-- AVAILABLE RECORDS follows --

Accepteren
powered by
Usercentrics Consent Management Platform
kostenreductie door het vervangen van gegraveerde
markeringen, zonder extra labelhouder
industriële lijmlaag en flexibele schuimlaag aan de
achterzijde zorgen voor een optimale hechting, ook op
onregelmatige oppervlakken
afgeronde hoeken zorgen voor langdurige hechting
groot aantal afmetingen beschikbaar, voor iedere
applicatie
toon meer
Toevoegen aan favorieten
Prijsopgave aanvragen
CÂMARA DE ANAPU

-- AVAILABLE RECORDS concluded --
-- AVAILABLE RECORDS follows --

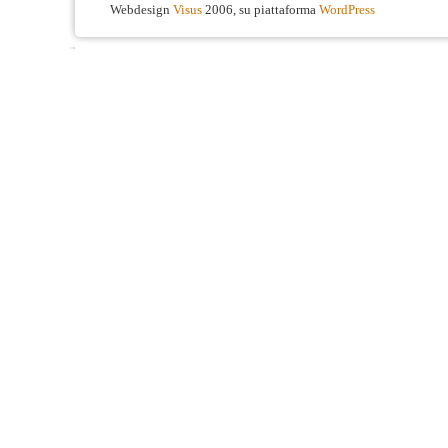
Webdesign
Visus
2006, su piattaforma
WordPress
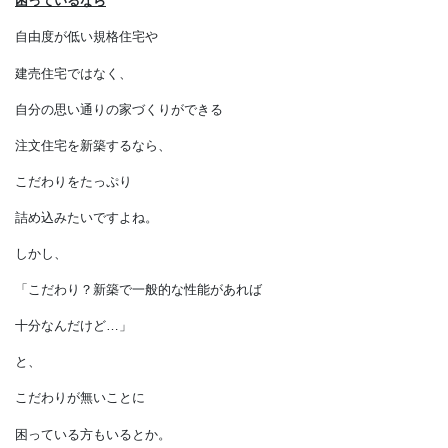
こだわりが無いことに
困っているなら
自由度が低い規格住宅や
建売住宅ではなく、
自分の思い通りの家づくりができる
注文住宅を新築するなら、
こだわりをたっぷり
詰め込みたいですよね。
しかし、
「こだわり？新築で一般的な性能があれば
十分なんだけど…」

-- AVAILABLE RECORDS concluded --

**WHAT IS NEEDED**
All lines with the word "hechting" are needed; pull them from the entries and copy each.

**SOLUTION TO THIS EXERCISE**
achterzijde zorgen voor een optimale hechting, ook op
afgeronde hoeken zorgen voor langdurige hechting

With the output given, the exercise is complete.